Task objective: Pictures should be omitted; restate word for word the lines from the one holding "พลังขับเคลื่อนสุดท้ายที่" through the last line of the entries below.

**** Exercise materials

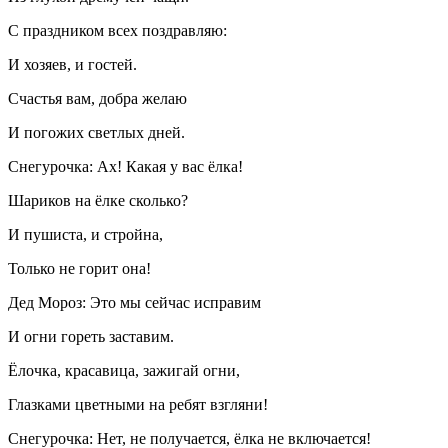
С праздником всех поздравляю:
И хозяев, и гостей.
Счастья вам, добра желаю
И погожих светлых дней.
Снегурочка: Ах! Какая у вас ёлка!
Шариков на ёлке сколько?
И пушиста, и стройна,
Только не горит она!
Дед Мороз: Это мы сейчас исправим
И огни гореть заставим.
Ёлочка, красавица, зажигай огни,
Глазками цветными на ребят взгляни!
Снегурочка: Нет, не получается, ёлка не включается!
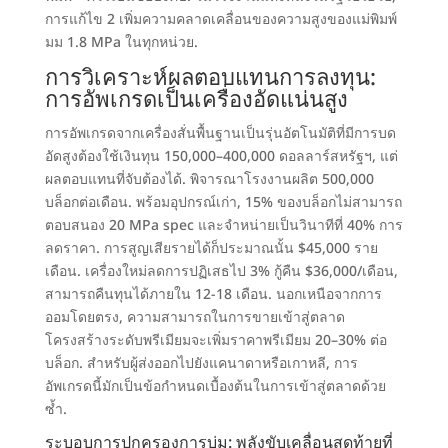
การแก้ไข
2
เพิ่มความคลาดเคลื่อนของความสูงของแม่พิมพ์
มม
1.8
MPa ในทุกหน่วย
.
การวิเคราะห์ผลตอบแทนการลงทุน
:
การอัพเกรดเป็นเครื่องอัดแน่นสูง
การอัพเกรดจากเครื่องสั่นพื้นฐานเป็นรุ่นอัตโนมัติที่มีการบด
อัดสูงต้องใช้เงินทุน 150,000–400,000 ดอลลาร์สหรัฐฯ
,
แต่
ผลตอบแทนที่จับต้องได้
.
พิจารณาโรงงานผลิต
500,000
บล็อกต่อเดือน.
พร้อมอุปกรณ์เก่า
, 15%
ของบล็อกไม่สามารถ
ตอบสนอง
20
MPa spec และจำหน่ายเป็นวินาทีที่
40% การ
ลดราคา.
การสูญเสียรายได้ก็ประมาณนั้น
$45,000
ราย
เดือน
.
เครื่องใหม่ลดการปฏิเสธไป
3%
กู้คืน $36,000/เดือน
,
สามารถคืนทุนได้ภายใน 12-18 เดือน
.
นอกเหนือจากการ
ออมโดยตรง
,
ความสามารถในการขายเข้าสู่ตลาด
โครงสร้างระดับพรีเมียมจะเพิ่มราคาพรีเมียม 20–30% ต่อ
บล็อก
.
สำหรับผู้ส่งออกไปยังแคนาดาหรือเกาหลี
,
การ
อัพเกรดนี้มักเป็นข้อกำหนดเบื้องต้นในการเข้าสู่ตลาดด้วย
ซ้ำ
.
ระบอบการปกครองการบ่ม
:
พลังขับเคลื่อนสุดท้ายที่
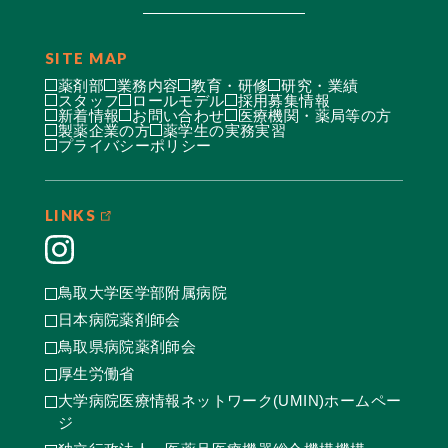
SITE MAP
薬剤部
業務内容
教育・研修
研究・業績
スタッフ
ロールモデル
採用募集情報
新着情報
お問い合わせ
医療機関・薬局等の方
製薬企業の方
薬学生の実務実習
プライバシーポリシー
LINKS
鳥取大学医学部附属病院
日本病院薬剤師会
鳥取県病院薬剤師会
厚生労働省
大学病院医療情報ネットワーク(UMIN)ホームペー
ジ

********

Exercise result:
พลังขับเคลื่อนสุดท้ายที่
SITE MAP
薬剤部
業務内容
教育・研修
研究・業績
スタッフ
ロールモデル
採用募集情報
新着情報
お問い合わせ
医療機関・薬局等の方
製薬企業の方
薬学生の実務実習
プライバシーポリシー
LINKS
鳥取大学医学部附属病院
日本病院薬剤師会
鳥取県病院薬剤師会
厚生労働省
大学病院医療情報ネットワーク(UMIN)ホームペー
ジ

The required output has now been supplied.